- **What the task asks**
The expected result is the full listing, retyped exactly, without a single picture.

- **Data listing**
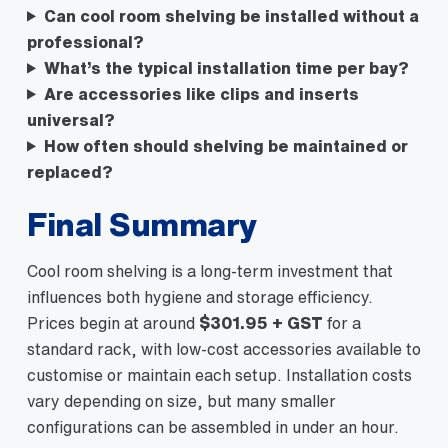
Can cool room shelving be installed without a
professional?
What’s the typical installation time per bay?
Are accessories like clips and inserts
universal?
How often should shelving be maintained or
replaced?
Final Summary
Cool room shelving is a long-term investment that
influences both hygiene and storage efficiency.
Prices begin at around
$301.95 + GST
for a
standard rack, with low-cost accessories available to
customise or maintain each setup. Installation costs
vary depending on size, but many smaller
configurations can be assembled in under an hour.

- **Output for this task**
Can cool room shelving be installed without a
professional?
What’s the typical installation time per bay?
Are accessories like clips and inserts
universal?
How often should shelving be maintained or
replaced?
Final Summary
Cool room shelving is a long-term investment that
influences both hygiene and storage efficiency.
Prices begin at around
$301.95 + GST
for a
standard rack, with low-cost accessories available to
customise or maintain each setup. Installation costs
vary depending on size, but many smaller
configurations can be assembled in under an hour.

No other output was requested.